In Appalachia, the incarnation of the larger Great Society strategies was to be found in the Appalachian Regional Commission. Created the year after the passage of the Economic Opportunity Act and never really part of the War on Poverty, the ARC focused its resources on building public infrastructure such as roads, industrial parks, vocational schools, and water systems that were deemed necessary for industrial development in the region. Based upon the assumption that economic development had by-passed the mountains because of geography, ARC programs for the past five decades have sought to connect Appalachia to the national and global economy and to modernize its public institutions. Like other Great Society legislation, ARC policies have concentrated resources in a select few "growth centers" in the region, expanding services to the poor and growing the mountain middle class, but doing little to alter conditions in the most rural distressed counties or to address systemic political or economic inequalities throughout Appalachia.

The heart of the War on Poverty, on the other hand, was the Equal Opportunity Act and its associated programs. Launched in the summer of 1964 the anti-poverty campaign itself was comparatively short-lived, losing most of its energy and funding by 1968. Although some of its programs, such as Head Start and Community Action survived, budget cuts and mission changes, shifting federal budget concerns because of the escalation of the Vietnam War, criticism from state and local power brokers, and a new administration under Richard Nixon that shifted anti-poverty priorities from uplift to management, brought about a decline of enthusiasm for the War on Poverty in the 1970s.
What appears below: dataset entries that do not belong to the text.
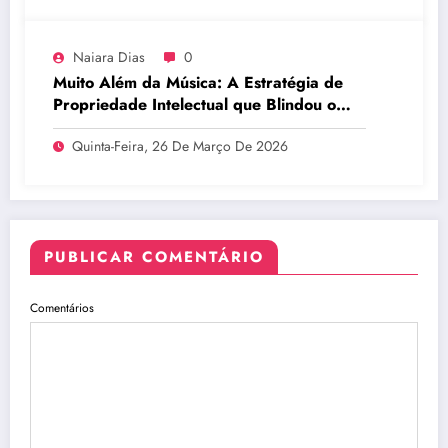
Naiara Dias
0
Muito Além da Música: A Estratégia de
Propriedade Intelectual que Blindou o
Legado do BTS
Quinta-Feira, 26 De Março De 2026
PUBLICAR COMENTÁRIO
Comentários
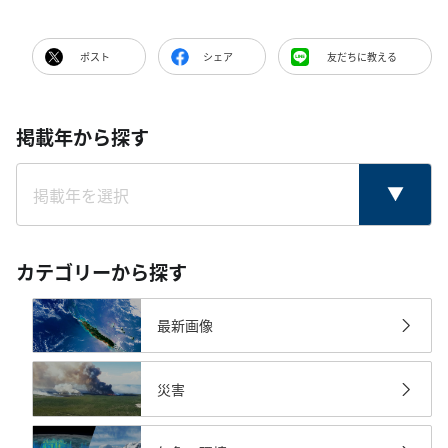
ポスト
シェア
友だちに教える
掲載年から探す
カテゴリーから探す
最新画像
災害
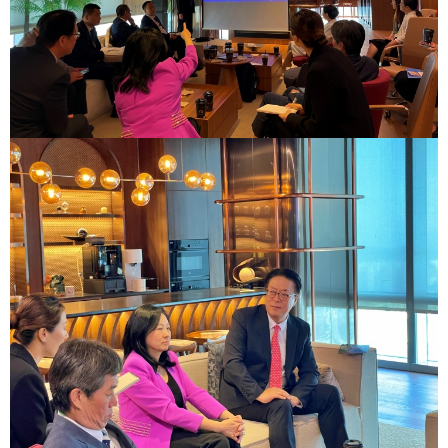
기부금내역
CEO
전략
인사말
및
목표
CEO
동정
설립목적
연혁
조직도
해양금융센터
CI
오시는
길
통합검색
개인정보처리방침
이메일무단수집거부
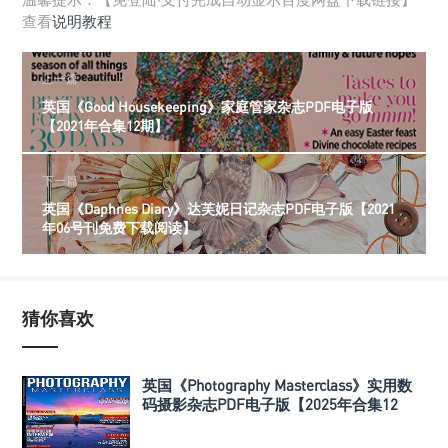
查看
说明教程
上一篇
英国《Good Housekeeping》家庭管家杂志PDF电子版
【2021年合集12期】
下一篇
英国《Daphnes Diary》达芙妮日记杂志PDF电子版【2021
年06号刊免费下载阅读】
猜你喜欢
英国《Photography Masterclass》实用数
码摄影杂志PDF电子版【2025年合集12
期】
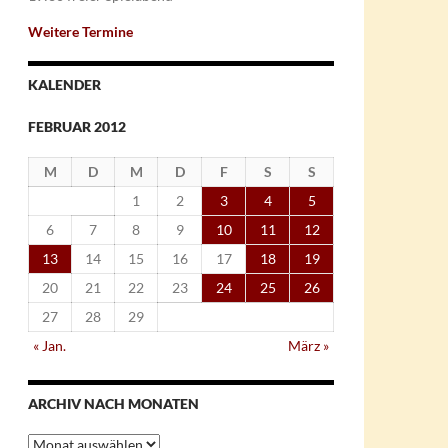
Weitere Termine
KALENDER
FEBRUAR 2012
M
D
M
D
F
S
S
1
2
3
4
5
6
7
8
9
10
11
12
13
14
15
16
17
18
19
20
21
22
23
24
25
26
27
28
29
« Jan.
März »
ARCHIV NACH MONATEN
Archiv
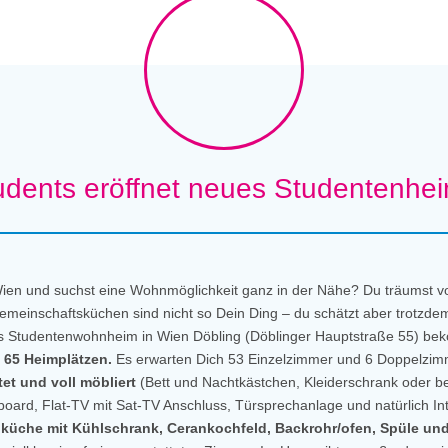
dents eröffnet neues Studentenhei
ien und suchst eine Wohnmöglichkeit ganz in der Nähe? Du träumst v
meinschaftsküchen sind nicht so Dein Ding – du schätzt aber trotzde
Studentenwohnheim in Wien Döbling (Döblinger Hauptstraße 55) beko
 65 Heimplätzen.
Es erwarten Dich 53 Einzelzimmer und 6 Doppelzimme
et und voll möbliert
(Bett und Nachtkästchen, Kleiderschrank oder be
board, Flat-TV mit Sat-TV Anschluss, Türsprechanlage und natürlich I
iküche mit Kühlschrank,
Cerankochfeld, Backrohr/ofen, Spüle und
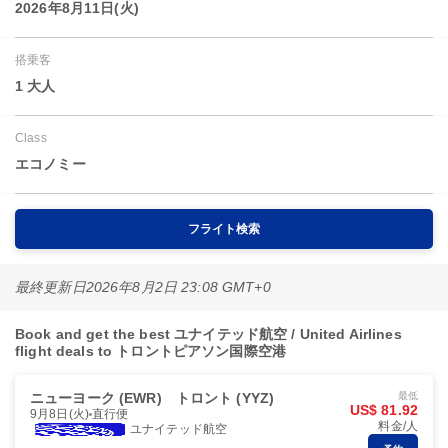
2026年8月11日(火)
搭乗客
1 大人
Class
エコノミー
フライト検索
最終更新日
2026年8月2日 23:08 GMT+0
Book and get the best ユナイテッド航空 / United Airlines
flight deals to トロントピアソン国際空港
ニューヨーク (EWR)
トロント (YYZ)
最低
US$ 81.92
9月8日(火)
直行便
料金/人
ユナイテッド航空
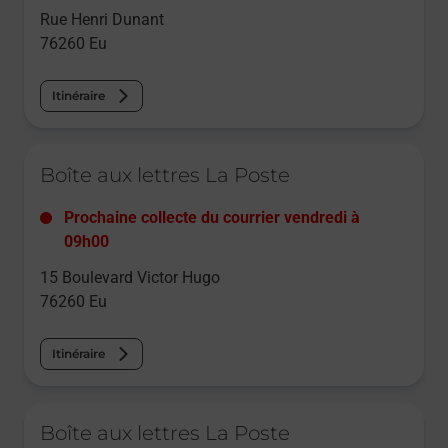
Rue Henri Dunant
76260
Eu
Itinéraire
Le lien s'ouvre dans un nouvel onglet
Boîte aux lettres La Poste
Prochaine collecte du courrier
vendredi
à
09h00
15 Boulevard Victor Hugo
76260
Eu
Itinéraire
Le lien s'ouvre dans un nouvel onglet
Boîte aux lettres La Poste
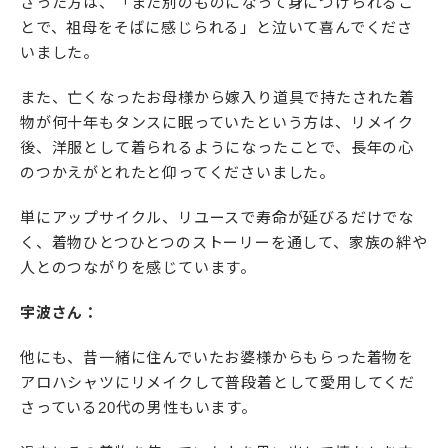
さった方は、「また別のものになって身につけられるこ
とで、祖母をそばに感じられる」と泣いて喜んでくださ
いました。
また、亡くなったお母様から嫁入り道具で持たされた着
物が何十年もタンスに眠っていたという方は、リメイク
後、洋服として着られるようになったことで、長年の心
のつかえがとれたと仰ってくださいました。
単にアップサイクル、リユースで寿命が延びるだけでな
く、着物ひとつひとつのストーリーを通して、家族の絆や
人とのつながりを感じています。
宇波さん：
他にも、昔一緒に住んでいたお婆様からもらった着物を
アロハシャツにリメイクして普段着として愛用してくだ
さっている20代の男性もいます。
Nevertheless, the period from 1965 - 1972 marked a period of dramatic confrontation within the United States and especially within Appalachia over the causes of inequality and whether the nation was willing to pay the price of justice for all its citizens.

While the Appalachian Regional Commission assumed that what Appalachia needed most was infrastructure for economic development, the Office of Economic Opportunity assumed that poverty was an individual condition that could be overcome by changes in attitudes and behavior and by extending opportunities for job training to the poor. The initial plans for the War on Poverty were drawn up by the President's Council of Economic Advisors and reflected the common belief among economists that economic growth would eventually lift all boats if government investment in education and job training were expanded for the poor. Many of the special programs associated with the War on Poverty, therefore, reflected this emphasis on New Deal type job training activities. Others introduced strategies from the new behavioral science disciplines designed to engage poor people in their own uplift and to expand social services to the poor at the local level.

Central to these strategies and what would become critical to the success of the War on Poverty was the idea of community action which would organize local anti-poverty agencies made up of local leaders, social service providers and poor people. These community action agencies would design local intervention strategies that would be funded by the OEO, and volunteers, mostly college students (who served as VISTAs or Appalachian Volunteers), were assigned to each program to help implement them. By 1965 community action agencies had been organized in almost every Appalachian county or group of counties. The majority of these agencies were controlled by local elected officials, often school superintendents, and local social service providers, with token representation from the poor, but in a few cases poor citizens or their representatives came to dominate the agency.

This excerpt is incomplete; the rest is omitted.